モザンビーク:二〇一九年サイクロン・イダイ風災の後、世界中の慈済ボランティアは、再建のためにお金と力を出し、現地の善意を啓発した。現在、首都マプトと中部の被災地には総勢八千人以上の現地ボランティアがいる。

メキシコーク:二〇一七年の地震の後、現地ボランティアが大勢出現した。彼らは二〇二三年のオーティス風災の時に災害支援の主力となり、四カ国からのボランティアが力を合わせ、三千八百十四世帯に買い物カードを配付した。

二〇一九年のサイクロン・イダイ風災の後、私は二回モザンビークを訪れた。一番印象に残ったのは、一面黄砂の上に見渡す限り、NGOから援助を受けた様々なテントでいっぱいだったことである。慈済は緊急支援段階の物資の配付を終えた後も現地に留まり、四つの大愛村と二十三の学校の建設を支援した。コロナ禍などで工事は遅れたが、それでも一つひとつ完成して引き渡しに至り、徐々に住民の生活に改善の兆しが見えてきた。

メドゥシラ大愛村に入居したクィジートさんは、大愛村で初めて認証を授かった慈済ボランティアである。彼は以前、低い土地に住んでいたため、サイクロンで全てを無くした。その後、慈済から胡麻の種と農耕道具をもらった後、精出して耕作し、その収穫によって収入が増え、〇・五ヘクタールだった農地が今では三ヘクタールになった。そして、その家では家具を買い揃えたり、裁縫店を開業したり、自転車を買ったりできるようになった。

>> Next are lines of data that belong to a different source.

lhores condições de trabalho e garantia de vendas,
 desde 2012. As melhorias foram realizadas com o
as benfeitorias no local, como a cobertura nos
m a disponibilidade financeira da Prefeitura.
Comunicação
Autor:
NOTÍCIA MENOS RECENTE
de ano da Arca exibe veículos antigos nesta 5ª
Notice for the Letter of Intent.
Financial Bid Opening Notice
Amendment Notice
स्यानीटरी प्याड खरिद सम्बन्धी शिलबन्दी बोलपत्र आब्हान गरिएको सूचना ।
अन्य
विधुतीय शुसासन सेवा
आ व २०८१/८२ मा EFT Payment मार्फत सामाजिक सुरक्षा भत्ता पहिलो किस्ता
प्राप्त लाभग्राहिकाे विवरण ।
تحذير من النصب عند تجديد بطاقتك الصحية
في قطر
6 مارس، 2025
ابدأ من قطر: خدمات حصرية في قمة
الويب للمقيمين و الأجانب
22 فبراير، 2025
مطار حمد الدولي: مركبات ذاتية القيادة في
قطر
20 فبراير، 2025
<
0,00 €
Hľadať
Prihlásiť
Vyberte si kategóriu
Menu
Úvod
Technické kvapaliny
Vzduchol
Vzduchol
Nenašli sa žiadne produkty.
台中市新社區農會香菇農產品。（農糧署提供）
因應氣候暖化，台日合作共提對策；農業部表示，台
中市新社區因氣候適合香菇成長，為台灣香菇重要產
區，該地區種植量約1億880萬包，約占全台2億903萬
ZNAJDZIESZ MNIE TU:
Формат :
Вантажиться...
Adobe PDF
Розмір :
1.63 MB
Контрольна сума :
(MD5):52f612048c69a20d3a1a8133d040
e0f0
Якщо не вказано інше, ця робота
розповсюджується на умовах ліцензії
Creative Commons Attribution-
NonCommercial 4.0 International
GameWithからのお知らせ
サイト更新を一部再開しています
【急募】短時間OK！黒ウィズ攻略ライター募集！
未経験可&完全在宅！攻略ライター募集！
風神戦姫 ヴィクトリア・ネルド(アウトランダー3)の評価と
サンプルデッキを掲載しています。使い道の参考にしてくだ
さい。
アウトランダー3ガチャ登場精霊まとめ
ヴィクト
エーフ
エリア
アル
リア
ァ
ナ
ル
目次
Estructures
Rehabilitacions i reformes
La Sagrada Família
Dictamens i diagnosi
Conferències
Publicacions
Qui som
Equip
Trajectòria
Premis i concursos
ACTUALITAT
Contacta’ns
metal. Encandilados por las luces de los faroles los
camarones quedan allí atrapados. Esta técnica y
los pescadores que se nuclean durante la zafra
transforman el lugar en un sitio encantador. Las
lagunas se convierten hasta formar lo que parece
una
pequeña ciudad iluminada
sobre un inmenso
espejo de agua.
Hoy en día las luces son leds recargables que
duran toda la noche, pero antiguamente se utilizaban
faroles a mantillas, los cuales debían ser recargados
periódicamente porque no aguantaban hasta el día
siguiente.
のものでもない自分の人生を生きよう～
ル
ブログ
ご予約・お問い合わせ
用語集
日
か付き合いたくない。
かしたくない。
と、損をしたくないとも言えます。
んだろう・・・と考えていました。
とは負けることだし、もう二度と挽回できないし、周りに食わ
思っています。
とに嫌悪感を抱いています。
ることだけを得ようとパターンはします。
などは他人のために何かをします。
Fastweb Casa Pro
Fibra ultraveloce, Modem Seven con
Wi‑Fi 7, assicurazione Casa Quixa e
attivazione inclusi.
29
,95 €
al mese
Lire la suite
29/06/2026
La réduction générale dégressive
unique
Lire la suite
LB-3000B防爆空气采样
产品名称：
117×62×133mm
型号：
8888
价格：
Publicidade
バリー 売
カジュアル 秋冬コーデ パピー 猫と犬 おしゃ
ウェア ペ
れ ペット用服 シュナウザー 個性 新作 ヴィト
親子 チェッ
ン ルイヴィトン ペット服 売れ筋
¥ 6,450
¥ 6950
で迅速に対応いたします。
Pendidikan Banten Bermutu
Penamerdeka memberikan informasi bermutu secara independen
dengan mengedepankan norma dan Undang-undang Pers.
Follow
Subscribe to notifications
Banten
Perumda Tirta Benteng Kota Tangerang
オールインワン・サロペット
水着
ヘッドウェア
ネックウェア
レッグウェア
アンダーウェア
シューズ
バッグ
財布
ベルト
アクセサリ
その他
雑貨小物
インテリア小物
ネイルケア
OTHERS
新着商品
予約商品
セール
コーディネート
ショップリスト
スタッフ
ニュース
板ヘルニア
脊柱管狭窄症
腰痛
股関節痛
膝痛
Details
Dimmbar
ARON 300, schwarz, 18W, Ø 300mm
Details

そして今、彼は自宅を「慈済の連絡所」にして、慈善ケアケースの世話をしている。

慈済が支援建設した、モバンビス中学校は今年一月から使用が始まり、水道と電気が通っているため、現地の暗い夜の中で、唯一燈が点っている場所になっている。

一つの場所が慈済と縁を結び始めると、正しい方法と愛があれば、人は誰でも成長し続けることができるのである。

昨年末、認証を受ける為に十一人のボランティアがメキシコから台湾にやって来た。二〇一七年の大地震の時、現地には慈済ボランティアがいなかったが、災害支援チームが訪れて大愛を残して行ったため、今に至るまで発展してきたのである。

同じく昨年の十月下旬、熱帯低気圧が一日のうちにカテゴリー5のハリケーン・オーティスに発達し、メキシコのリゾート地アカプルコ市に大きな被害をもたらし、二十二万戸の家屋が損壊した。慈済の視察チームは、カリタス基金会の協力の下、支援を受けられていなかった、北西側の甚大被災地に入った。山の斜面にあるスラム地区は道路状況が劣悪で、慈済アメリカボランティアの葛濟覚(ゴ・ヂジュェ)さんと現地ボランティアが手と足を併用してやっと辿り付けるような状態で到着した。負傷した住民が手当を受けられなかったり、家屋が土砂に埋もれたりした様子を見て、支援の手を差し伸べることを決めた。

メドゥシラ大愛村に住むクィジートさん(右)は慈済が配った種を植え、その収穫で生活が改善した。今では自転車も買えるようになり、その村で初めて認証を授かった現地ボランティアとなった。(撮影・ダリオ ニャカリ)

災害状況の視察、支援の決定、パートナーの選定から、一月初めの買い物カードの配付まで、その間にどんなことがあったのだろうか?

一部のメキシコ人ボランティアは丁度、台湾に居たため、メキシコシティーに居たボランティアも被災地とは四百キロ以上離れていたが、現地スタッフのロドリゴさんは先頭に立ってチームをまとめ、被災地の神父とボランティアが協力し合って、僅か一カ月で三千八百世帯余りの名簿を作成し、ダブル・チェックまで済ませた。

あの劣悪な条件の下、全世帯を実地訪問したことは、奇跡に近い。「二〇一七年の地震の後、慈済ボランティアがそうやって支援してくれたのを見て、最も必要としている人を支援しないといけないと思いました」とメキシコのボランティアが言った。

貧しいモザンビークであろうと、地震被害を受けたメキシコであろうと、慈済ボランティアがいなかったところに現地ボランティアが育ち、独自で任務を遂行し、もっと多くの任務を請負えるようになったのである。百千粒の種も一つから生れ、時間が一切を成就させてくれるのだ。